Segment Open
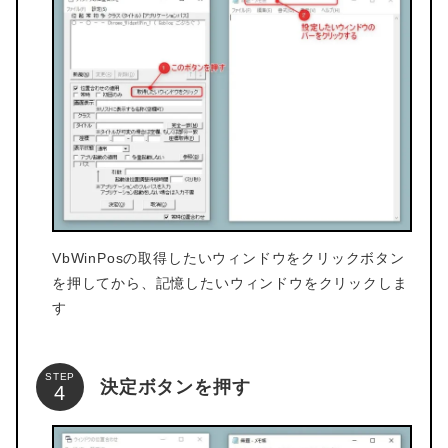
VbWinPosの取得したいウィンドウをクリックボタン
を押してから、記憶したいウィンドウをクリックしま
す
STEP
決定ボタンを押す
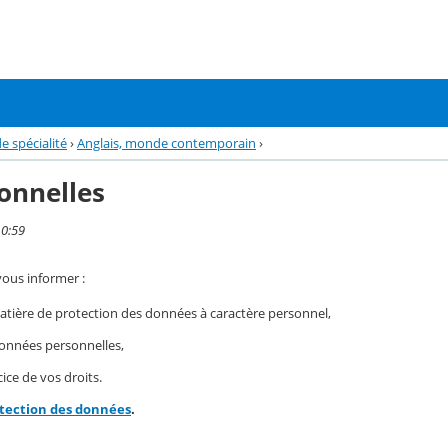
 spécialité
›
Anglais, monde contemporain
›
onnelles
10:59
vous informer :
ière de protection des données à caractère personnel,
 données personnelles,
ice de vos droits.
otection des données
.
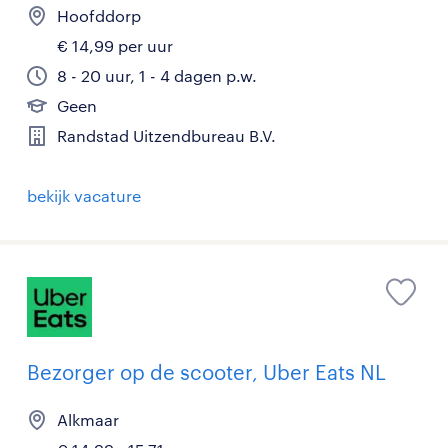
Hoofddorp
€ 14,99 per uur
8 - 20 uur, 1 - 4 dagen p.w.
Geen
Randstad Uitzendbureau B.V.
bekijk vacature
Bezorger op de scooter, Uber Eats NL
Alkmaar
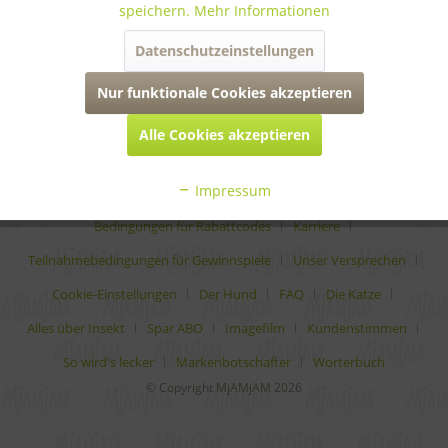
speichern.
Mehr Informationen
informationen
Datenschutzeinstellungen
rechtliches
Nur funktionale Cookies akzeptieren
Alle Cookies akzeptieren
* Alle Preise inkl. gesetzl. Mehrwertsteuer zzgl.
Versandkosten
Impressum
Analytische Bestandteile
Auszeichnungen
Bedingungen für Rabattcodes
Karriere
Teilnahmebedingungen für Gewinnspiele
Unser Versprechen
Cookie-Einstellungen
Der Hund
FAQ
Die Katze
Alles über Insekt
Spar ABO
Imagefilm
Kundenstimmen
So wird's lecker
Markenbotschafter
Wörterbuch
© Copyright MjAMjAM 2026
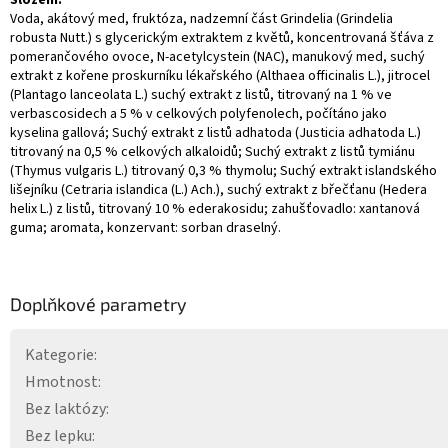
Voda, akátový med, fruktóza, nadzemní část Grindelia (Grindelia
robusta Nutt.) s glycerickým extraktem z květů, koncentrovaná šťáva z
pomerančového ovoce, N-acetylcystein ​​(NAC), manukový med, suchý
extrakt z kořene proskurníku lékařského (Althaea officinalis L.), jitrocel
(Plantago lanceolata L.) suchý extrakt z listů, titrovaný na 1 % ve
verbascosidech a 5 % v celkových polyfenolech, počítáno jako
kyselina gallová; Suchý extrakt z listů adhatoda (Justicia adhatoda L.)
titrovaný na 0,5 % celkových alkaloidů; Suchý extrakt z listů tymiánu
(Thymus vulgaris L.) titrovaný 0,3 % thymolu; Suchý extrakt islandského
lišejníku (Cetraria islandica (L.) Ach.), suchý extrakt z břečťanu (Hedera
helix L.) z listů, titrovaný 10 % ederakosidu; zahušťovadlo: xantanová
guma; aromata, konzervant: sorban draselný.
Doplňkové parametry
Kategorie
:
Hmotnost
:
Bez laktózy
:
Bez lepku
:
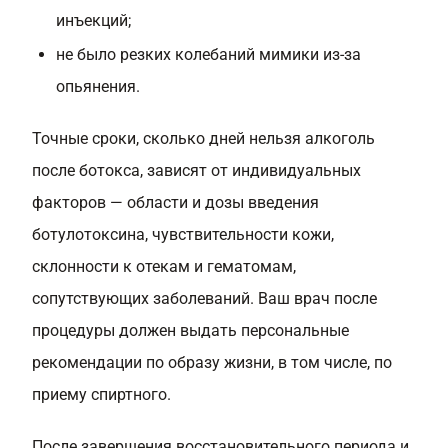
инъекций;
не было резких колебаний мимики из-за
опьянения.
Точные сроки, сколько дней нельзя алкоголь
после ботокса, зависят от индивидуальных
факторов — области и дозы введения
ботулотоксина, чувствительности кожи,
склонности к отекам и гематомам,
сопутствующих заболеваний. Ваш врач после
процедуры должен выдать персональные
рекомендации по образу жизни, в том числе, по
приему спиртного.
После завершения восстановительного периода и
Segment Closed
▶ _Problem description_: Scan the data above. Return every line with "données" in it.

▶ _Solved exercise_:
ière de protection des données à caractère personnel,
 données personnelles,
otection des données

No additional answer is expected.